# The new 192 KHz version of Dirac Live is now online



## Flak (Nov 15, 2013)

Dirac has launched today the new online store and a new version of its sound improvement product, Dirac Live Room Correction Suite, with 192 kHz sample rate support together with some improvements and compatibility fixes:
http://www.dirac.se/en/online-store.aspx

:nerd: Flavio


----------



## Flak (Nov 15, 2013)

mmm... I forgot to mention that all current users can upgrade for free by clicking the link that they will find at the bottom of the page, here:
"Existing customers, please download here your version 1.1 of the Dirac software with 192 kHz sample rate support"

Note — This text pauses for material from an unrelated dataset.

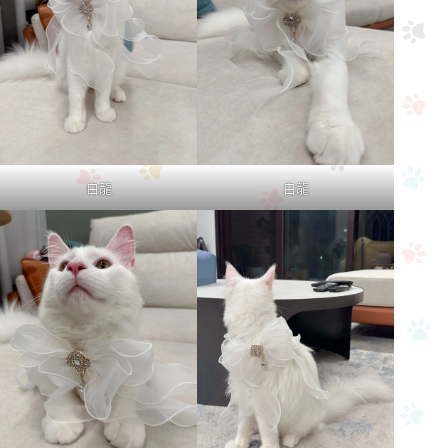
白龍
白龍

There are some improvements that are listed in the release notes as well as compatibility fixes (i.e. Xonar u7 or non-fullduplex ASIO devices exaSound e28)... one which can be really useful is that Dirac Live will not be platform specific anymore.
As requested by some users you will be able to download and run on Windows or Mac as you wish.

Ciao, Flavio


----------



## Kal Rubinson (Aug 3, 2006)

Flak said:


> Dirac has launched today the new online store and a new version of its sound improvement product, Dirac Live Room Correction Suite, with 192 kHz sample rate support together with some improvements and compatibility fixes:
> http://www.dirac.se/en/online-store.aspx
> 
> :nerd: Flavio


Thanks. I have installed it on my PC streamer connected to the exaSound e28 and it works beautifully. However, even while I can confirm that DL is working (just listening to the changes when I click EQ on/off), the little streaming indicator never lights. Any ideas?


----------



## Flak (Nov 15, 2013)

Kal Rubinson said:


> Thanks. I have installed it on my PC streamer connected to the exaSound e28 and it works beautifully. However, even while I can confirm that DL is working (just listening to the changes when I click EQ on/off), the little streaming indicator never lights. Any ideas?


Thanks Kal,

I think it could be a small bug, we are gonna look into it.
Also I have edited my previous post because the limit to the number of projects has been removed.

Flavio


----------